Il tecnico livornese arrivato come salvatore della patria, in pompa magna e voglioso di rivalsa nei confronti dei suoi detrattori, ne esce con le ossa rotte.
In due anni, la Juventus ha esaudito tutte le sue richieste sul mercato: manca il centravanti, ecco Vlahovic a gennaio, manca il regista ecco Locatelli prima e Paredes poi, servono due top player navigati, ecco Di Maria e Pogba, serve un difensore fisico, ecco Bremer, serve una punta con carattestiche diverse da Vlahovic, ecco Milik.
Calciatori che vanno ad aggiungersi a Chiesa, Danilo, Kostic e Rabiot: cosa è riuscito a dare in cambio, in due anni, Allegri alla squadra, ai tifosi e alla società?
La Juventus non gioca male, perché sarebbe offensivo nei confronti delle squadre che giocano davvero seppur male, la Juventus non gioca affatto.
I bianconeri sono quanto di più lontano possa esistere dall’essere una squadra di calcio: non sanno cosa fare con e senza il pallone, non sono solidi difensivamente, sono aridi offensivamente. Mancano i fondamentali del calcio, le idee, l’identità, manca tutto.
Come vuole giocare la Juventus? Allegri non ha mai riproposto lo stesso undici iniziale per due partite di seguito, i bianconeri sono l’unica squadra che sembra partire di volta in volta senza un undici titolare.
Il piano tattico qual è? Catenaccio e contropiede? Va benissimo, purché nulla sia lasciato al caso: le ripartenze della Juventus sono raffazzonate e improvvisate, basti vedere che nessuno accompagna il movimento del compagno, chi riparte è un uomo solo in mezzo a quattro avversari.
Le ripartenze devono essere codificate, studiate e provate, non improvvisate: la sensazione che si prova nel vedere la squadra di Allegri è quella di un insieme di calciatori che non hanno mai giocato insieme e si sono conosciuti cinque minuti prima di scendere in campo.
La prima punta della Juventus è costantemente abbandonata a se stessa, la fase difensiva è raccapricciante: difendere costantemente dentro la propria area manda in affanno e sotto pressione i singoli, ecco perché una volta sbaglia Bremer, una volta Gatti, una volta Cuadrado e avanti il prossimo.
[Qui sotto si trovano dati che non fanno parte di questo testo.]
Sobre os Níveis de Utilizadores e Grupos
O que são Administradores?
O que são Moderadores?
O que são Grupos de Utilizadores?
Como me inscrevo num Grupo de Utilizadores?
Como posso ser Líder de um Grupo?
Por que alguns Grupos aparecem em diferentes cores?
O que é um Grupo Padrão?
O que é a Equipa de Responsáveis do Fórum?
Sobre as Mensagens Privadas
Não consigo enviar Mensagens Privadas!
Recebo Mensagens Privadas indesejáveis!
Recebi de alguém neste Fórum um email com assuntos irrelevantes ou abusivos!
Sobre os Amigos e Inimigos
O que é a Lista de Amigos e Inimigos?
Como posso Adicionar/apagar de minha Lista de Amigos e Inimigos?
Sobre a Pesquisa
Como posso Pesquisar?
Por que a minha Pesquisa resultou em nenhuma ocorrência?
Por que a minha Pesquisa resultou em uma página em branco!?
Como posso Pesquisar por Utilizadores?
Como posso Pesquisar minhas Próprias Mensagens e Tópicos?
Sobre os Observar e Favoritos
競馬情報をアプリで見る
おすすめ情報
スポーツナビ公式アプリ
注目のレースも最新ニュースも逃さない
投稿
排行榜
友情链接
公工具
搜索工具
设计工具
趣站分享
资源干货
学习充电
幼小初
Tuttavia il termometro per misurare il fallimento dell’Allegri bis non è la mancanza di gioco, di idee o l’aver svalutato quelli che dovevano essere le punte di diamante della squadra: Vlahovic ormai è un fantasma, un parente lontano di quello visto alla Fiorentina, Locatelli è la brutta copia di Van Bommel (perché dal playmaker della Juventus non ci si può accontentare dei ripiegamenti difensivi, ma serve qualità in fase costruzione, che sembra aver smarrito rispetto al Sassuolo), bensì non aver vinto trofei in questi due anni.
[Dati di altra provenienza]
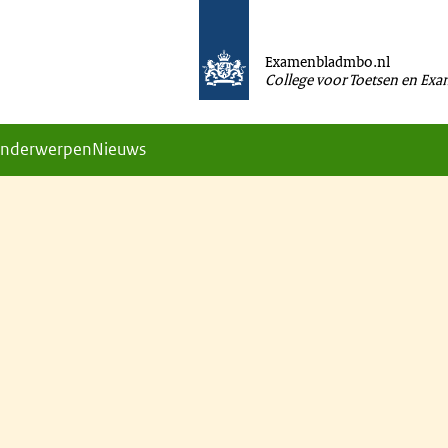
Examenbladmbo.nl
College voor Toetsen en Ex
nderwerpen
Nieuws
Allegri è un risultatista, non gli si può mica chiedere di valorizzare calciatori, di far giocare semplicemente a calcio la propria squadra, ma da risultatista qual è, ha fallito l’obiettivo per il quale era stato ripreso: vincere.
Allegri bis deludente in campo e fuori: l’ultima possibilità di compiere due gesti da juventino
Niente gioco, niente risultati, niente stile: la sceneggiata nello spogliatoio contro i dirigenti dell’Inter, non è degna di un club come la Juventus, che merita ben altro stile comunicativo oltre che di gioco e di risultati.
Un altro errore grave, in ambito comunicativo, è stato quello di far passare come DNA Juventus concetti come lotta e sudore, degni di una squadra di media-bassa classifica.
Juventus è eccellenza in campo e fuori, non si deve mai dimenticare. L’impressione è che Allegri e un po’ tutto l’ambiente sia assuefatto dalla mediocrità e dal provincialismo.
“A me piace la Juventus, mi piace vedere la Juventus che gioca bene a calcio”, diceva in un’intervista l’avvocato Gianni Agnelli.
Allegri ha ancora la possibilità di fare due gesti altamente juventini: vincere l’Europa League e farsi da parte, così da permettere alla Juventus di risorgere dalle proprie ceneri, in quella che sarà una lunga e faticosa ricostruzione, anche in virtù della situazione extra campo.